Required action: Repeat the records below exactly from the line containing "11- إعلان نتائج" to the line containing "y va muy fluida.", taking in both of those lines. Drop the pictures.

Dataset extract:
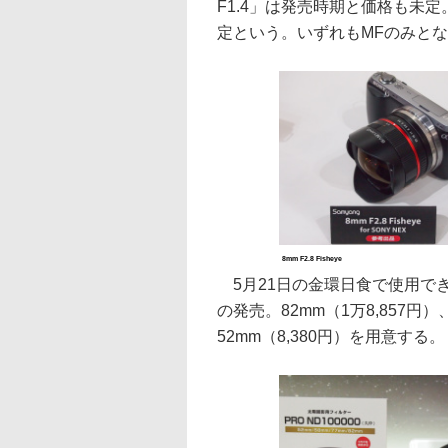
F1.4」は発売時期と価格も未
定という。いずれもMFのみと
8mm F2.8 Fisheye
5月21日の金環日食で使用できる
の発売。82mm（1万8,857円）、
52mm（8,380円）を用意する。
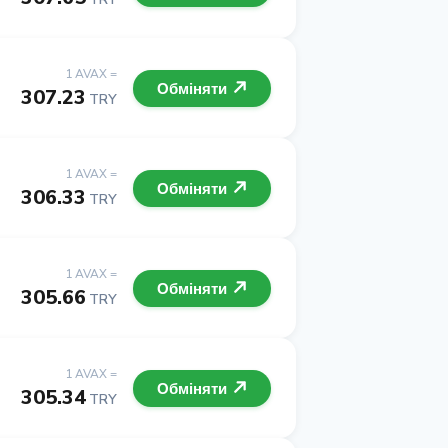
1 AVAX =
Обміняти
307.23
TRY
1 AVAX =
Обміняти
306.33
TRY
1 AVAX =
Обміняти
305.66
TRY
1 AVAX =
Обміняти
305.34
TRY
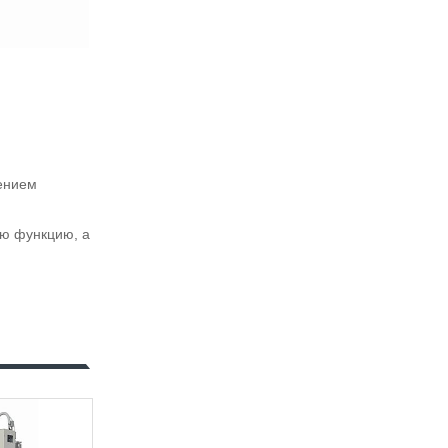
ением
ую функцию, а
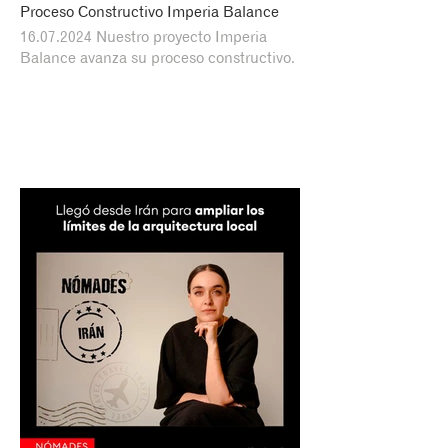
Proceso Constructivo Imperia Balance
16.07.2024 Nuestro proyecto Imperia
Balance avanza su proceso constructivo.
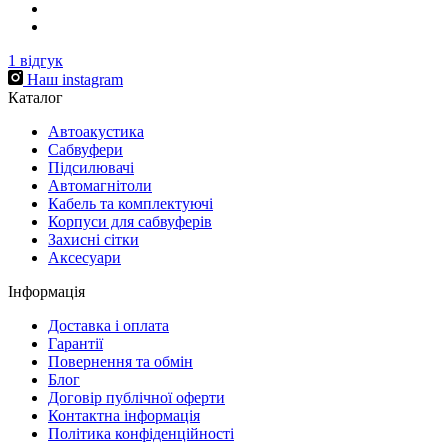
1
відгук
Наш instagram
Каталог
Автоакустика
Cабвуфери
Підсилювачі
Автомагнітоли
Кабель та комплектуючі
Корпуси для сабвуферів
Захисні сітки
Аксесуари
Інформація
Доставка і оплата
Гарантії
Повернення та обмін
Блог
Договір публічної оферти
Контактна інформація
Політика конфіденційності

--

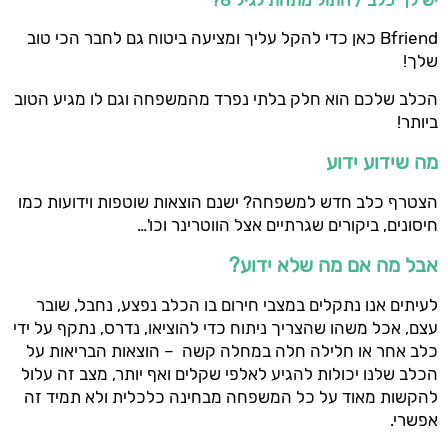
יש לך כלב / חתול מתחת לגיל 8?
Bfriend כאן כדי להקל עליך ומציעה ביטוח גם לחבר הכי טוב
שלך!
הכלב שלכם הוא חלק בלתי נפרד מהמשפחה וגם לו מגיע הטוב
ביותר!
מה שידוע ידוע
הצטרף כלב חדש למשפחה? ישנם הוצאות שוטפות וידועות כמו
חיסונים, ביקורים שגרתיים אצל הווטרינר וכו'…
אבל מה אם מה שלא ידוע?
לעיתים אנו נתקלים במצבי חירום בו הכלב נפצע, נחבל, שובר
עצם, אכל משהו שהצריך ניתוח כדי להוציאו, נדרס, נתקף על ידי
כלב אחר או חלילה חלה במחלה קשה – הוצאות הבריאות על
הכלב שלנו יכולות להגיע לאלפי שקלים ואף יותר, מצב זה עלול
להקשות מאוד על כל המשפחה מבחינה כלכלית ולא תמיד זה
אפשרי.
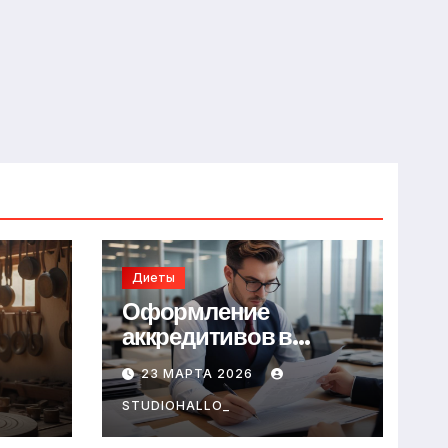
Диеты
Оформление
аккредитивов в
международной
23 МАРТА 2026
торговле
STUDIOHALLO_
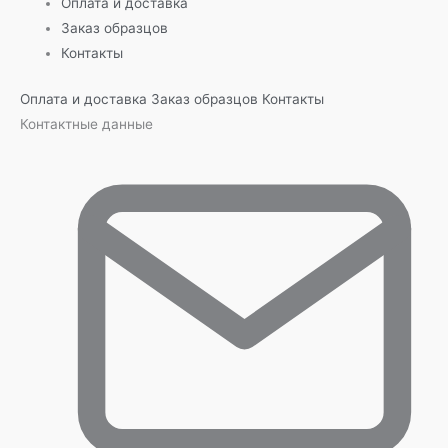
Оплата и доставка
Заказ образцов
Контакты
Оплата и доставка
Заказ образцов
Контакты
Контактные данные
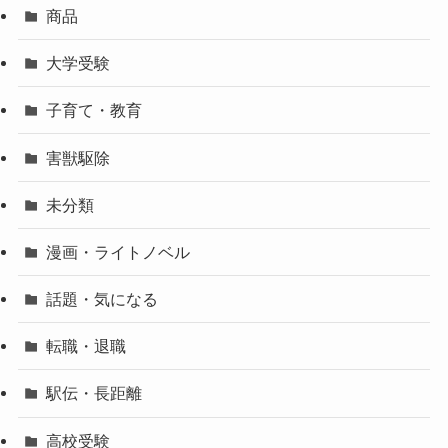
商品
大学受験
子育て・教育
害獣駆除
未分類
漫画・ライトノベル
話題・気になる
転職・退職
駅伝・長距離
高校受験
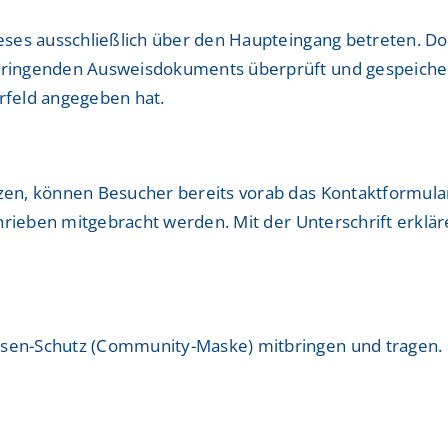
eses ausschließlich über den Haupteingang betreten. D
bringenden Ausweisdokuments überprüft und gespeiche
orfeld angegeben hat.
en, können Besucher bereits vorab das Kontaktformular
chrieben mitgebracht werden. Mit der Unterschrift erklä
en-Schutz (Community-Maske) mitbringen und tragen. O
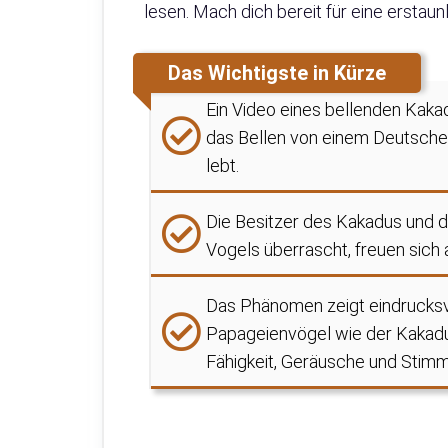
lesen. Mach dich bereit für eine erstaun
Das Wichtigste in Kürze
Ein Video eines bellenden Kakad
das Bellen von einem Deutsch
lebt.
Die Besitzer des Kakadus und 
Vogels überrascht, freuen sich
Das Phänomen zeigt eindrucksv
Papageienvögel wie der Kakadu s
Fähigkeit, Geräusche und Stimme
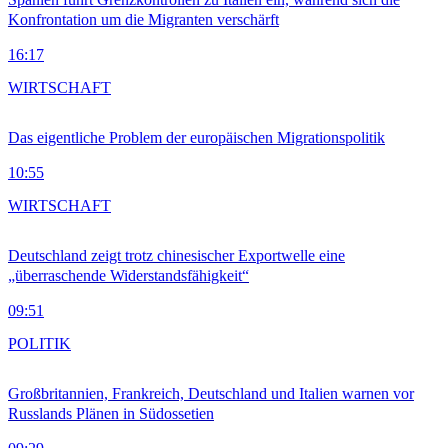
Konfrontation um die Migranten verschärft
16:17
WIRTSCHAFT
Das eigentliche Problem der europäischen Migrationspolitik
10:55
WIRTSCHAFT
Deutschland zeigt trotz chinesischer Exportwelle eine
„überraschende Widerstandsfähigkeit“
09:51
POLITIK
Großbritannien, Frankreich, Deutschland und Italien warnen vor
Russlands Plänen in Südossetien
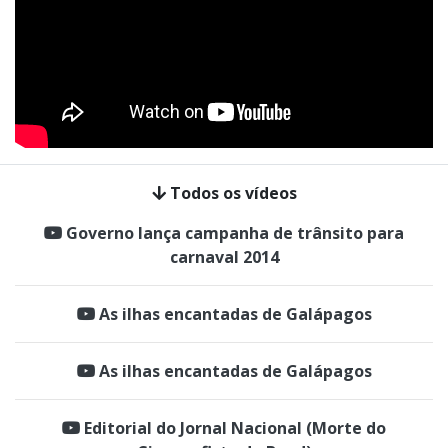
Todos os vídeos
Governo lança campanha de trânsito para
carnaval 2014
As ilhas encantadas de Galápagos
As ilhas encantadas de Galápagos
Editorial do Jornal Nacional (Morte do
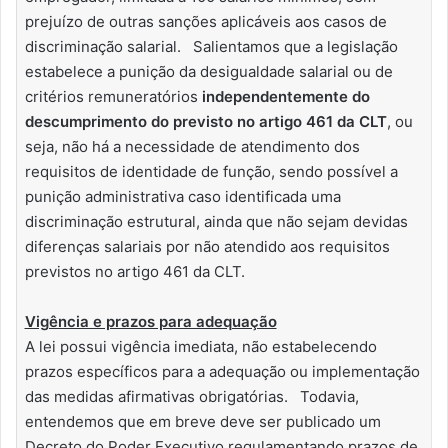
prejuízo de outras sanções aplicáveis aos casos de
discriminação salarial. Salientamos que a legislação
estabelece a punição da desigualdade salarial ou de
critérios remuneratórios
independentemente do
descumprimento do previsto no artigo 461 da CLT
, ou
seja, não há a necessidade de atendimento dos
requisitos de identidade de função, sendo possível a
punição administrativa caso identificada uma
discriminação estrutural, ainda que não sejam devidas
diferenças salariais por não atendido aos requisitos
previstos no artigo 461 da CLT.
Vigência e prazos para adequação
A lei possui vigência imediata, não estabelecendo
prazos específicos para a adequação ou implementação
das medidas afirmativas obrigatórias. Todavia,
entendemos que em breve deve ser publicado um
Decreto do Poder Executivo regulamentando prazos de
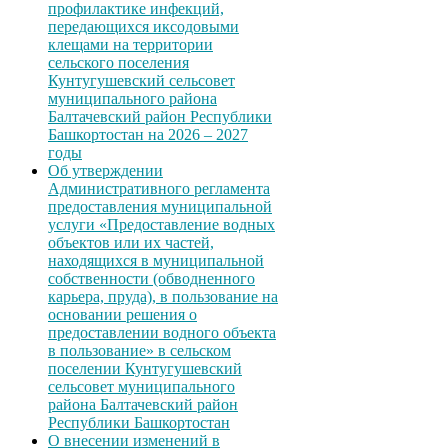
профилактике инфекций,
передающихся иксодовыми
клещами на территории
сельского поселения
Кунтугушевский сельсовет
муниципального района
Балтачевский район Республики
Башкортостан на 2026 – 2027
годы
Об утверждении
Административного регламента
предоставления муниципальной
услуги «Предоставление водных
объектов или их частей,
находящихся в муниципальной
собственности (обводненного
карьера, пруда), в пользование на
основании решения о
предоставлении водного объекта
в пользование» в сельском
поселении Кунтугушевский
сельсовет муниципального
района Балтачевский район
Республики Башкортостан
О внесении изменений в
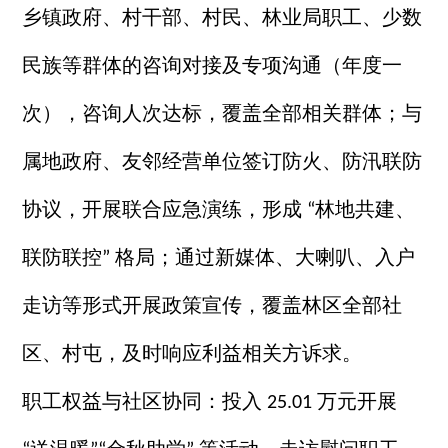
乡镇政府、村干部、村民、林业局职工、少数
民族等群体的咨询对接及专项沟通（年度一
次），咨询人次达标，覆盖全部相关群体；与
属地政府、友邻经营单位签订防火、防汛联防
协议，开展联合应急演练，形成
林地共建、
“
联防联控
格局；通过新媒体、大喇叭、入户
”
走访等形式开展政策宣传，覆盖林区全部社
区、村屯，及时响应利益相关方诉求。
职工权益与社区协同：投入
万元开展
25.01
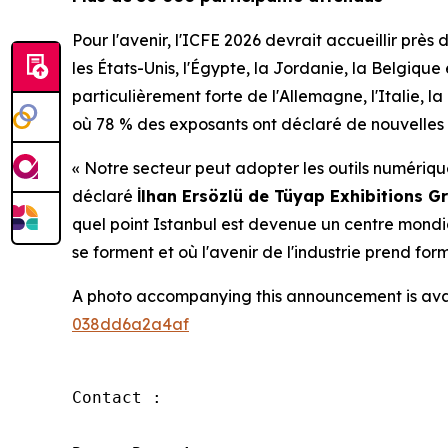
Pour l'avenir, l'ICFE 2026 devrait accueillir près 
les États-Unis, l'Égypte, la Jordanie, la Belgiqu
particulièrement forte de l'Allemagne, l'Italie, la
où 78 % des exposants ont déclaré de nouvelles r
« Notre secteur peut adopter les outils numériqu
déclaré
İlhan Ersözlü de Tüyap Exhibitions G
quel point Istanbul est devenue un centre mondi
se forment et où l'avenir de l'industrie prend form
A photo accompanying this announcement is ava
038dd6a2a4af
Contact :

==

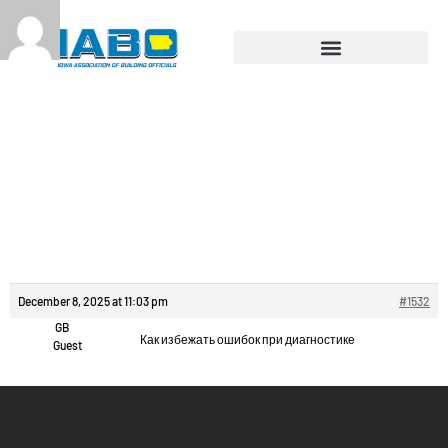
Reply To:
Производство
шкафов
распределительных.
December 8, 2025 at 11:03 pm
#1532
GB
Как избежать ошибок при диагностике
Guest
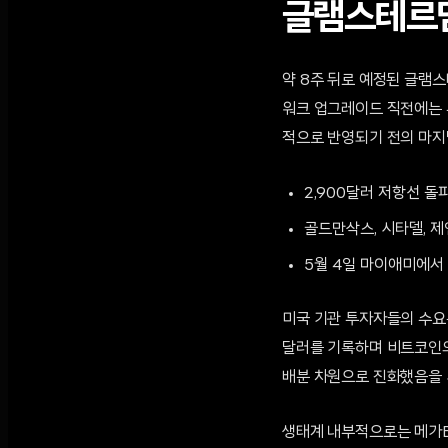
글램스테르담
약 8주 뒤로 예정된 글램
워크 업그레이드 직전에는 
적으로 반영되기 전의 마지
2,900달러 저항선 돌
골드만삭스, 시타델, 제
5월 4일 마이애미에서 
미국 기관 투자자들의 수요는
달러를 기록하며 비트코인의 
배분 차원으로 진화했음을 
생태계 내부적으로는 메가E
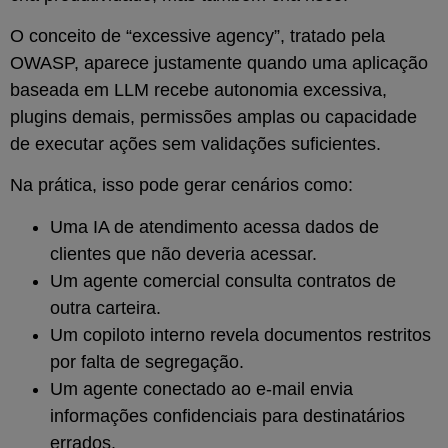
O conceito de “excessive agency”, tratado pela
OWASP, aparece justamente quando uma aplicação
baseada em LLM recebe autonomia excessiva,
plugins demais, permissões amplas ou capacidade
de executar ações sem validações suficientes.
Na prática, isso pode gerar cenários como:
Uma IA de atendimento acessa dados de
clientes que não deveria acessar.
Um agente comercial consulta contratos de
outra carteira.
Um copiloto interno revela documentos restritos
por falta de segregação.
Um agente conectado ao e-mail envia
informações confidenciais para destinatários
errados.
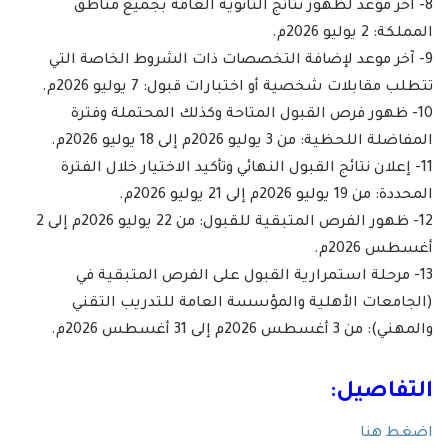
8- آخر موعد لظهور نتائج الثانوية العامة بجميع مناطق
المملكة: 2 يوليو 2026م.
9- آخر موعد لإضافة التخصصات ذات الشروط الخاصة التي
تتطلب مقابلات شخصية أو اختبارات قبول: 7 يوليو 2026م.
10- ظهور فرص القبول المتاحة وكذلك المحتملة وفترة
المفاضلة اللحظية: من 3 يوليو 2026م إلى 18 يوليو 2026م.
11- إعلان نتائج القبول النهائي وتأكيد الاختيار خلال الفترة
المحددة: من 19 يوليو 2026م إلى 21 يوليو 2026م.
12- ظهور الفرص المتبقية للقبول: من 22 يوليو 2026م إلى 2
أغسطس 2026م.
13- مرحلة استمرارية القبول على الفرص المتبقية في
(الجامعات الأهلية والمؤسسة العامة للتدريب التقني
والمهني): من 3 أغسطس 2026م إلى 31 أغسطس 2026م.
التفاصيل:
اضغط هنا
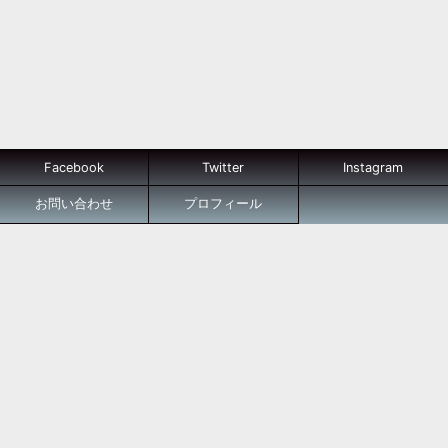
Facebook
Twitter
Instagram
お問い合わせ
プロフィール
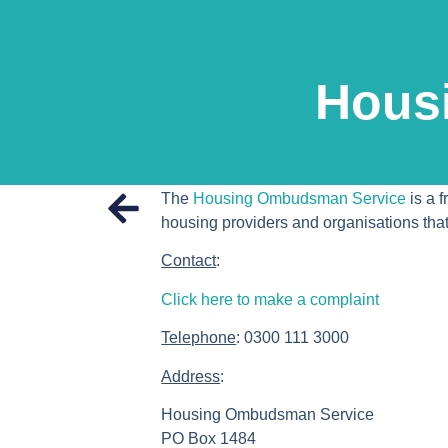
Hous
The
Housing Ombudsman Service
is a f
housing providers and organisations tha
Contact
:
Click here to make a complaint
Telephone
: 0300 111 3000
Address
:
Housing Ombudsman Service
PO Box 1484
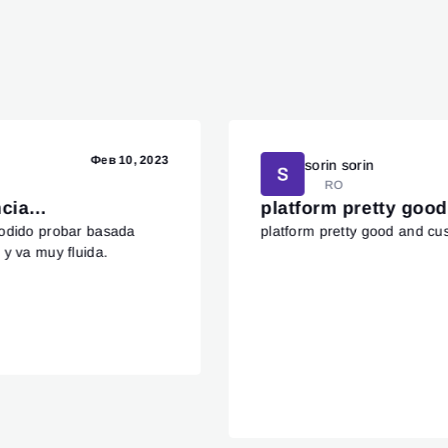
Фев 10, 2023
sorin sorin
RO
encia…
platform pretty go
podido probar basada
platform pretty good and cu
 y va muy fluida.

Exercise answer:
11- إعلان نتائج القبول النهائي وتأكيد الاختيار خلال الفترة
المحددة: من 19 يوليو 2026م إلى 21 يوليو 2026م.
12- ظهور الفرص المتبقية للقبول: من 22 يوليو 2026م إلى 2
أغسطس 2026م.
13- مرحلة استمرارية القبول على الفرص المتبقية في
(الجامعات الأهلية والمؤسسة العامة للتدريب التقني
والمهني): من 3 أغسطس 2026م إلى 31 أغسطس 2026م.
التفاصيل:
اضغط هنا
Facebook
Twitter
Instagram
お問い合わせ
プロフィール
Hous
The
Housing Ombudsman Service
is a f
housing providers and organisations tha
Contact
:
Click here to make a complaint
Telephone
: 0300 111 3000
Address
:
Housing Ombudsman Service
PO Box 1484
Фев 10, 2023
sorin sorin
RO
encia…
platform pretty go
podido probar basada
platform pretty good and cu
 y va muy fluida.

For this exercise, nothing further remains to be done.